## Problem description
What lines below include the word "CountyLog"? Copy each one.

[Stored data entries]
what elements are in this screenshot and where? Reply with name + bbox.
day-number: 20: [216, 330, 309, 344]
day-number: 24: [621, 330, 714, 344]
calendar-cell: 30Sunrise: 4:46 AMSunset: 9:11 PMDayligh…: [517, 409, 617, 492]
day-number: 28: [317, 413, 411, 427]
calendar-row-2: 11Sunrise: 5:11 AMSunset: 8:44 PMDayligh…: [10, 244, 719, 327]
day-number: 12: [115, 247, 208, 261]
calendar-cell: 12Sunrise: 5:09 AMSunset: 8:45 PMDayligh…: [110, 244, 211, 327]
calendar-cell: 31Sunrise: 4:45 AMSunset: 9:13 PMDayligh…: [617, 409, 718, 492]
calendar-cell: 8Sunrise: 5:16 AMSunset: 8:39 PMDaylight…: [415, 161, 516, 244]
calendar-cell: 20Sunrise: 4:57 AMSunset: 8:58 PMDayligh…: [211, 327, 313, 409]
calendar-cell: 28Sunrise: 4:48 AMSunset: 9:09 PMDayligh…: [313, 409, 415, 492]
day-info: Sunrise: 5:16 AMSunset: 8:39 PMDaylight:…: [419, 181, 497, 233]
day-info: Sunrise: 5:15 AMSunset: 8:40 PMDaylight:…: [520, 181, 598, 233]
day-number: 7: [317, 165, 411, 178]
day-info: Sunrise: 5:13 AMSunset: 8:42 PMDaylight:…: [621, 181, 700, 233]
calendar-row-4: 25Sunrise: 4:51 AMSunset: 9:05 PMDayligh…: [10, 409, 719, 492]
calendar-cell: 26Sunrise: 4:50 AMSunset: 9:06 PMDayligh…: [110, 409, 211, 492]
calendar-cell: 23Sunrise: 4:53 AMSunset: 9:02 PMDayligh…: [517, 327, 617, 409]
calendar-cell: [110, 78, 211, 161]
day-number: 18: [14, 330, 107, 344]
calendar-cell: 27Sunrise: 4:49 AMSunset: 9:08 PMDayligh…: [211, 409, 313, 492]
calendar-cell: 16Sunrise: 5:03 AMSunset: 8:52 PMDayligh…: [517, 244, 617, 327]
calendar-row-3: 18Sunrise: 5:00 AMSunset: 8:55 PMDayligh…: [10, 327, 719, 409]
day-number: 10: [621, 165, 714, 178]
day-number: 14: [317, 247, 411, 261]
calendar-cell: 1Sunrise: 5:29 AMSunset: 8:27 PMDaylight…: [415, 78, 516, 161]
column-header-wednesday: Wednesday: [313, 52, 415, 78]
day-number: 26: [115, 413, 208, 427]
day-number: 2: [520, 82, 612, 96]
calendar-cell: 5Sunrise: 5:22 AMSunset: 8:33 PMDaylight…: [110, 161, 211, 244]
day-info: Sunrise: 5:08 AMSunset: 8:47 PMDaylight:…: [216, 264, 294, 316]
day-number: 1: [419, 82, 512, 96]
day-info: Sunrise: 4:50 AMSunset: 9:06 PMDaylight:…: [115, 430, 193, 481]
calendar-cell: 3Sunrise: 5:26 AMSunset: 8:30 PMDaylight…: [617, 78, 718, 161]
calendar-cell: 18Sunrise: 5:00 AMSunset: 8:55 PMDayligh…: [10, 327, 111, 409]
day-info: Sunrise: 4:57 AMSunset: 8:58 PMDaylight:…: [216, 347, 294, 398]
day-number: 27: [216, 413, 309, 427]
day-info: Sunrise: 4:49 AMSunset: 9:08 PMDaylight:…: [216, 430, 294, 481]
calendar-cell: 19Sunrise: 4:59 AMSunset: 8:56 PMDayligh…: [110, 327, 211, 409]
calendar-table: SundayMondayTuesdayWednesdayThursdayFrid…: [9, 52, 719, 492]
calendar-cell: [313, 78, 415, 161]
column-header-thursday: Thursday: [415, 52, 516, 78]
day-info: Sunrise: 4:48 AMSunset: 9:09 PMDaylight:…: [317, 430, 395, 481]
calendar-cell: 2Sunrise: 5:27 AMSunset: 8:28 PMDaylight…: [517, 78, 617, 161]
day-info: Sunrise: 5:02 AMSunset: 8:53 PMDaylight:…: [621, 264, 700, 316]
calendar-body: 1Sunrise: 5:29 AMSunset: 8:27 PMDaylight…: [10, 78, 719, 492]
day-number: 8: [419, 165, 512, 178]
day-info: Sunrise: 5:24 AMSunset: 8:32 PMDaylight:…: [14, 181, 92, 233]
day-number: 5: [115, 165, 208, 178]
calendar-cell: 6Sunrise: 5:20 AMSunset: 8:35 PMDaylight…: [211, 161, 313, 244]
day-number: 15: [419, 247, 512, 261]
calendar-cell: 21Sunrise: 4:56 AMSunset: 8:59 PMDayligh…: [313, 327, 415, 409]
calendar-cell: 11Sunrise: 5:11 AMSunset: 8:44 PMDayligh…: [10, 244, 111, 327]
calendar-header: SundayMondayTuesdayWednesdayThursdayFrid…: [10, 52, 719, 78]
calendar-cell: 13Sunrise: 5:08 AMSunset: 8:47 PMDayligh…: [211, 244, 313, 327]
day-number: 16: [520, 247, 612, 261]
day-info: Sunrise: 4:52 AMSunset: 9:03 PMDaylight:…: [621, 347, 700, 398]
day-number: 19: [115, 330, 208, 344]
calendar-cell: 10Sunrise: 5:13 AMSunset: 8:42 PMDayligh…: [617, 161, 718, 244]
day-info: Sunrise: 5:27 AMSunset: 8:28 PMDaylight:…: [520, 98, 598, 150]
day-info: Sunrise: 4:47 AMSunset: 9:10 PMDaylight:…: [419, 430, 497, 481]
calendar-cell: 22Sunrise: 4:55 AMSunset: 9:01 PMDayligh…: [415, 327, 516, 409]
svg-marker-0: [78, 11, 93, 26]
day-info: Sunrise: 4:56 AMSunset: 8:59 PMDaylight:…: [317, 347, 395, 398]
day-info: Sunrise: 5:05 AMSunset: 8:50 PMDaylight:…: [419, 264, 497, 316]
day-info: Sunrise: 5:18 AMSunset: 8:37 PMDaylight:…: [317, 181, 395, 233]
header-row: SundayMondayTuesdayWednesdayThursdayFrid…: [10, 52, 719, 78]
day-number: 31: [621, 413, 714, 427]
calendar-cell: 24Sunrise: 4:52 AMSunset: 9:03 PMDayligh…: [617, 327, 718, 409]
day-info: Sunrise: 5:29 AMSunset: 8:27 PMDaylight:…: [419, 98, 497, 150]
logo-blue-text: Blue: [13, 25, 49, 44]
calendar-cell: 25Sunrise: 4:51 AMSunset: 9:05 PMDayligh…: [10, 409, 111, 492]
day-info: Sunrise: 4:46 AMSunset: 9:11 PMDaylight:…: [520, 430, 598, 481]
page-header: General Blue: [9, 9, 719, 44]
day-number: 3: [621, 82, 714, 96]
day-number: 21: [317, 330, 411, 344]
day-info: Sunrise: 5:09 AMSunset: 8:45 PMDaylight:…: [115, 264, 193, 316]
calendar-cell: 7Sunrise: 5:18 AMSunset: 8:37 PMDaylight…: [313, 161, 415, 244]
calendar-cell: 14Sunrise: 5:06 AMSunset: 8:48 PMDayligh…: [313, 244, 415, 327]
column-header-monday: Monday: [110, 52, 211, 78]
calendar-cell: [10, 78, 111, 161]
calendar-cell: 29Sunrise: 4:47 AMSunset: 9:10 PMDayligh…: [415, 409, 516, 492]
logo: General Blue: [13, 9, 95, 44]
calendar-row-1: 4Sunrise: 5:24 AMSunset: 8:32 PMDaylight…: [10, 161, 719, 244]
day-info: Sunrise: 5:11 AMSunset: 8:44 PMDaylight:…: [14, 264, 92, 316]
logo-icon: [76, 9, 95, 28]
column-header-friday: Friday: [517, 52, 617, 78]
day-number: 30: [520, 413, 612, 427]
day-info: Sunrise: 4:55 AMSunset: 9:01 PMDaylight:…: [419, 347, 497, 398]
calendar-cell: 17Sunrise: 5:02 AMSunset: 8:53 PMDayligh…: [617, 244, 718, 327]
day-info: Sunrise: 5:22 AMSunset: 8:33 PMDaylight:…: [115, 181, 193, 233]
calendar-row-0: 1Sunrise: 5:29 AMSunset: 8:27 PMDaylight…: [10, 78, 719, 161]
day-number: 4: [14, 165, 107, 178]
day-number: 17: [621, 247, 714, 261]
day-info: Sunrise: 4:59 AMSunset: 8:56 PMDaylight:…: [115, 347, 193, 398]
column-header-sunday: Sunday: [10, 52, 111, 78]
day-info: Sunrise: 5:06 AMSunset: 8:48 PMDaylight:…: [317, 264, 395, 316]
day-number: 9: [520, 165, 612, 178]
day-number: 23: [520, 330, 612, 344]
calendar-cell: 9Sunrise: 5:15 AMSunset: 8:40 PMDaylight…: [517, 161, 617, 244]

...

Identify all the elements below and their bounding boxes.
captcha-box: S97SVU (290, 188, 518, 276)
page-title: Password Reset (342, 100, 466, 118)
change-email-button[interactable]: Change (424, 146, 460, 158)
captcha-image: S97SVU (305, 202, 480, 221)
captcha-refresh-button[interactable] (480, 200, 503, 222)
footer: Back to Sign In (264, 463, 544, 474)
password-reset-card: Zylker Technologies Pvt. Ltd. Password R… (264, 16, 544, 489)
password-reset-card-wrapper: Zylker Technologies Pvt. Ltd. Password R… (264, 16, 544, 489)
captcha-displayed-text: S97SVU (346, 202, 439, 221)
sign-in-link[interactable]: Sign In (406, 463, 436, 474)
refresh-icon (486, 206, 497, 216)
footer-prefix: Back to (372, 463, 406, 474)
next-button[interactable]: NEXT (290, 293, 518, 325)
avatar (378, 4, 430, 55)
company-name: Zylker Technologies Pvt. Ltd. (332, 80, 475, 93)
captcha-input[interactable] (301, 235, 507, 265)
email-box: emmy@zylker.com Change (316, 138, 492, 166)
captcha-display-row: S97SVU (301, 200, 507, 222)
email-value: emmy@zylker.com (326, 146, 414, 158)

...

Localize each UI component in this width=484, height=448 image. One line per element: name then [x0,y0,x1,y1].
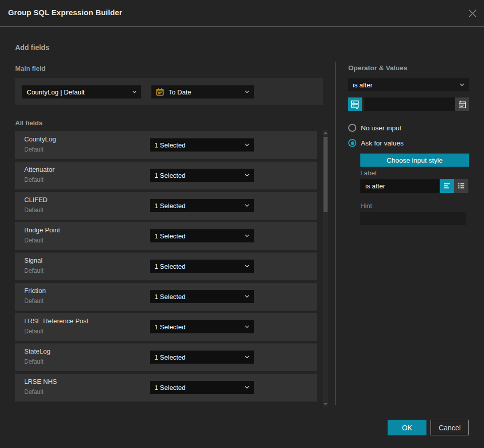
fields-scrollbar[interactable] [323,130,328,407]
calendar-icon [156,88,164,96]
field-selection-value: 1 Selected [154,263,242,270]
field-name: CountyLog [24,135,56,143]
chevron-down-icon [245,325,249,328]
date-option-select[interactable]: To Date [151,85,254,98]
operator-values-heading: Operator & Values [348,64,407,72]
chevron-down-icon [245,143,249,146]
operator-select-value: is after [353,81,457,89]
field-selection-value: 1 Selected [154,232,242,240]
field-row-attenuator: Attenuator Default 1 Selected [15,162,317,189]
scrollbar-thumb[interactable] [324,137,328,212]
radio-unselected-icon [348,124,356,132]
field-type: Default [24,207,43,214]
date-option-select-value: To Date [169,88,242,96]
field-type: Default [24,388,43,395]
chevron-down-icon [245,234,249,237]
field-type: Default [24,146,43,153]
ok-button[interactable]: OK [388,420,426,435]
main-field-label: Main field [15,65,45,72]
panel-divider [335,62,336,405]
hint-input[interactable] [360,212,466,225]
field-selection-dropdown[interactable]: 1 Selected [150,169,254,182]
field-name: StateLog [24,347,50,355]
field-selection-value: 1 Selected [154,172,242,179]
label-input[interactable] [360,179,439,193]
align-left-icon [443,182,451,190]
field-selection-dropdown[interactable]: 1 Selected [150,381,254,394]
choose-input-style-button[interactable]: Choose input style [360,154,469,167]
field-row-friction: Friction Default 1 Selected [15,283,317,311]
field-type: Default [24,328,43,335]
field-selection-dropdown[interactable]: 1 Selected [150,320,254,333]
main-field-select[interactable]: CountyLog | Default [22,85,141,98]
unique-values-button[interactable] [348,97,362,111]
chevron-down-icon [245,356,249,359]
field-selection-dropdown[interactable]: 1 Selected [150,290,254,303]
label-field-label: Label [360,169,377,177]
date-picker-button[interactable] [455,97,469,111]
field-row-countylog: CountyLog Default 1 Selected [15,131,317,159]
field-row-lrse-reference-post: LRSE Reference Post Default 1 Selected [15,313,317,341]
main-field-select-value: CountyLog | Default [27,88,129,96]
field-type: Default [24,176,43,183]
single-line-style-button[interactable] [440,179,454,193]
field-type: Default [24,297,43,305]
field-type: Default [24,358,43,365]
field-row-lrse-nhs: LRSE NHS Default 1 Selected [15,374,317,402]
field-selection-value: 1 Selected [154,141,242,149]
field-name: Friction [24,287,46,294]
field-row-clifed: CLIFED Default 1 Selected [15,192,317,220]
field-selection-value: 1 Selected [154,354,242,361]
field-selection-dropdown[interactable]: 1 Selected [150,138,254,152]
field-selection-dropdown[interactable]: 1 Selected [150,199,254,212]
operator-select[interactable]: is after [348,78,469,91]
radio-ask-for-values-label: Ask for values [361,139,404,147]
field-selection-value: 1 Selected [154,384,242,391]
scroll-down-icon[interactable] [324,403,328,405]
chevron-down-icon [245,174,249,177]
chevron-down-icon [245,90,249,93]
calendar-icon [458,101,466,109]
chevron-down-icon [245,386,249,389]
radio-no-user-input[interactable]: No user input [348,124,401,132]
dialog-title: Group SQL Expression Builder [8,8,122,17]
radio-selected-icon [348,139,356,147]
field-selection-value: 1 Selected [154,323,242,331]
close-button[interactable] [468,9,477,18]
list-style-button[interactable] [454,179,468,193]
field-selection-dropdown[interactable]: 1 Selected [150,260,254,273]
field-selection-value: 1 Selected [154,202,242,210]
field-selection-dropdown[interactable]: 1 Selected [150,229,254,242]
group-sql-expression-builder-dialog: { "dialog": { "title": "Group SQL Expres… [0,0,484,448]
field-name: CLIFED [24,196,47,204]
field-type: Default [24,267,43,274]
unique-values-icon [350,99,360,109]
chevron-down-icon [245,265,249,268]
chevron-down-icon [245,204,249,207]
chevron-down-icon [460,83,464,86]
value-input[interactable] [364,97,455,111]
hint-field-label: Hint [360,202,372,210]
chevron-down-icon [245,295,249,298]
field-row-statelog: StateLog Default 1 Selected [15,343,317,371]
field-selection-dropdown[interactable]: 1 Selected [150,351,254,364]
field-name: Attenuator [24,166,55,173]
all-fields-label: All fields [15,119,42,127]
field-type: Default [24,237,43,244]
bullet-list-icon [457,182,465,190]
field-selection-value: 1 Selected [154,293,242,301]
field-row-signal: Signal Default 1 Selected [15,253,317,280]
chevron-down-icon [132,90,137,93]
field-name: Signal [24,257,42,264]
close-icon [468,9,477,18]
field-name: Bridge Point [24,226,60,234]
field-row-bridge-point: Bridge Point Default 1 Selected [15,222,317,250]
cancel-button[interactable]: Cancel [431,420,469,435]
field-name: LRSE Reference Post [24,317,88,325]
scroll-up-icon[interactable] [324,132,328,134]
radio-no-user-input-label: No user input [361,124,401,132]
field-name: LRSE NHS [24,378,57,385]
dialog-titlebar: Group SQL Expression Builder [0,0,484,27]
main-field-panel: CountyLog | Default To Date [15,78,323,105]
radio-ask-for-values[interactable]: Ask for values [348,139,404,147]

## Solution for this task
field-name: CountyLog [24,135,56,143]
main-field-select[interactable]: CountyLog | Default [22,85,141,98]
field-row-countylog: CountyLog Default 1 Selected [15,131,317,159]
main-field-select-value: CountyLog | Default [27,88,129,96]
main-field-panel: CountyLog | Default To Date [15,78,323,105]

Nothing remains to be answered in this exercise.